* **Exercise materials**:
....
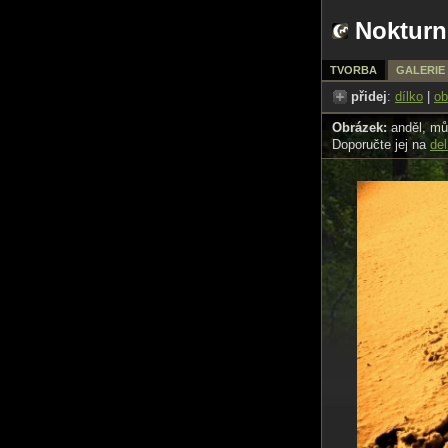
Nokturn
TVORBA
GALERIE
přidej
:
dílko
|
ob
Obrázek:
anděl, mů
Doporučte jej na
del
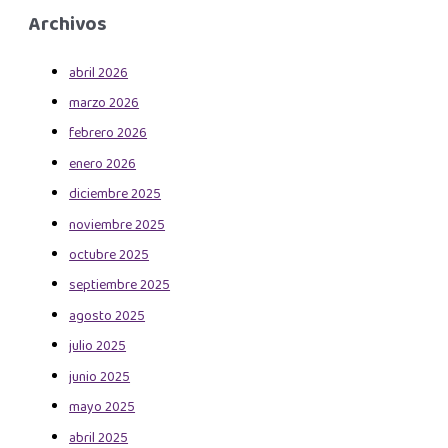
Archivos
abril 2026
marzo 2026
febrero 2026
enero 2026
diciembre 2025
noviembre 2025
octubre 2025
septiembre 2025
agosto 2025
julio 2025
junio 2025
mayo 2025
abril 2025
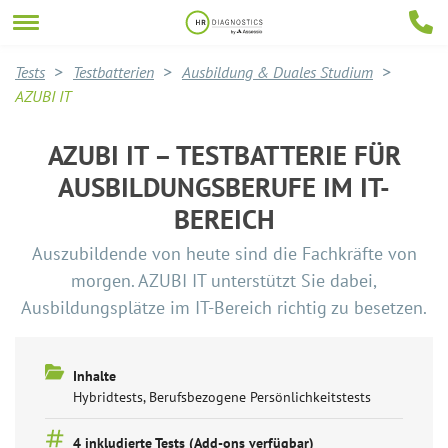
Tests
Testbatterien
Ausbildung & Duales Studium
AZUBI IT
AZUBI IT – TESTBATTERIE FÜR
AUSBILDUNGSBERUFE IM IT-
BEREICH
Auszubildende von heute sind die Fachkräfte von
morgen. AZUBI IT unterstützt Sie dabei,
Ausbildungsplätze im IT-Bereich richtig zu besetzen.
Inhalte
Hybridtests, Berufsbezogene Persönlichkeitstests
4 inkludierte Tests (Add-ons verfügbar)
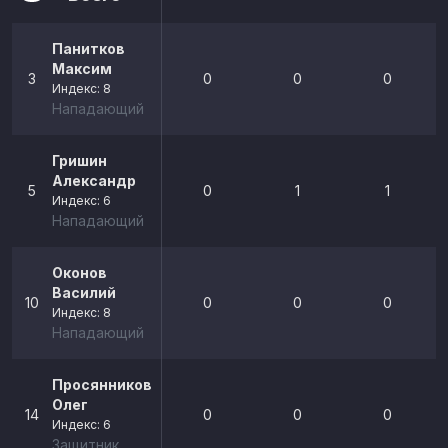
Панитков
Максим
3
0
0
0
Индекс: 8
Нападающий
Гришин
Александр
5
0
1
1
Индекс: 6
Нападающий
Оконов
Василий
10
0
0
0
Индекс: 8
Нападающий
Просянников
Олег
14
0
0
0
Индекс: 6
Защитник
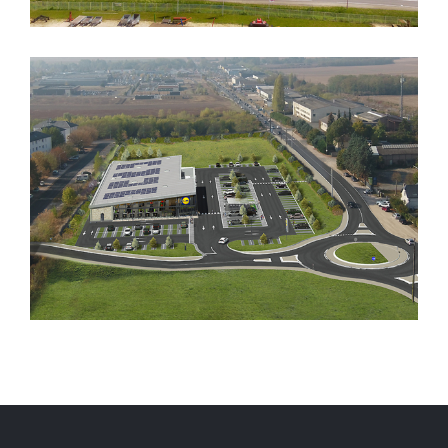
CREATION D’UN SUPERMARCHE «
LIDL »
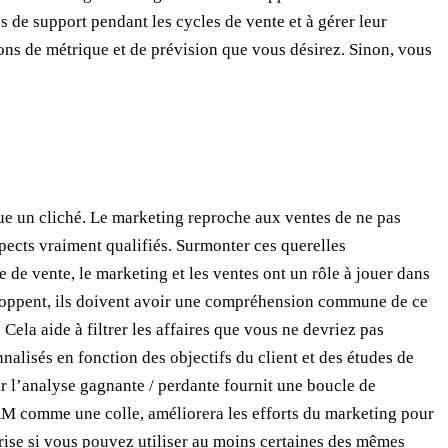
s de support pendant les cycles de vente et à gérer leur
tions de métrique et de prévision que vous désirez. Sinon, vous
que un cliché. Le marketing reproche aux ventes de ne pas
spects vraiment qualifiés. Surmonter ces querelles
 de vente, le marketing et les ventes ont un rôle à jouer dans
éveloppent, ils doivent avoir une compréhension commune de ce
. Cela aide à filtrer les affaires que vous ne devriez pas
nalisés en fonction des objectifs du client et des études de
ur l’analyse gagnante / perdante fournit une boucle de
e CRM comme une colle, améliorera les efforts du marketing pour
eprise si vous pouvez utiliser au moins certaines des mêmes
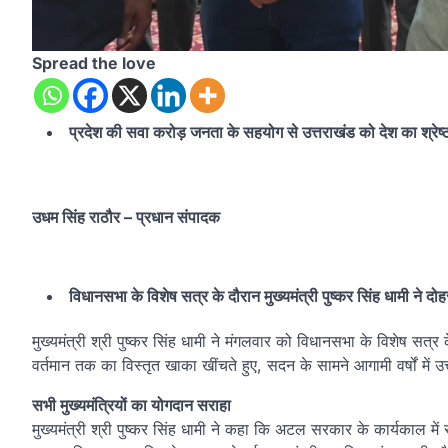
Spread the love
प्रदेश की सवा करोड़ जनता के सहयोग से उत्तराखंड को देश का श्रेष्ठ र
उधम सिंह राठौर – प्रधान संपादक
विधानसभा के विशेष सत्र के दौरान मुख्यमंत्री पुष्कर सिंह धामी ने द
मुख्यमंत्री श्री पुष्कर सिंह धामी ने मंगलवार को विधानसभा के विशेष सत्र 
वर्तमान तक का विस्तृत खाका खींचते हुए, सदन के सामने आगामी वर्षों में उत
सभी मुख्यमंत्रियों का योगदान सराहा
मुख्यमंत्री श्री पुष्कर सिंह धामी ने कहा कि अटल सरकार के कार्यकाल में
....
* **What is required**: Scan the entries above. Copy each line that has the string "ventes".

* **Solution to this exercise**:
que un cliché. Le marketing reproche aux ventes de ne pas
 de vente, le marketing et les ventes ont un rôle à jouer dans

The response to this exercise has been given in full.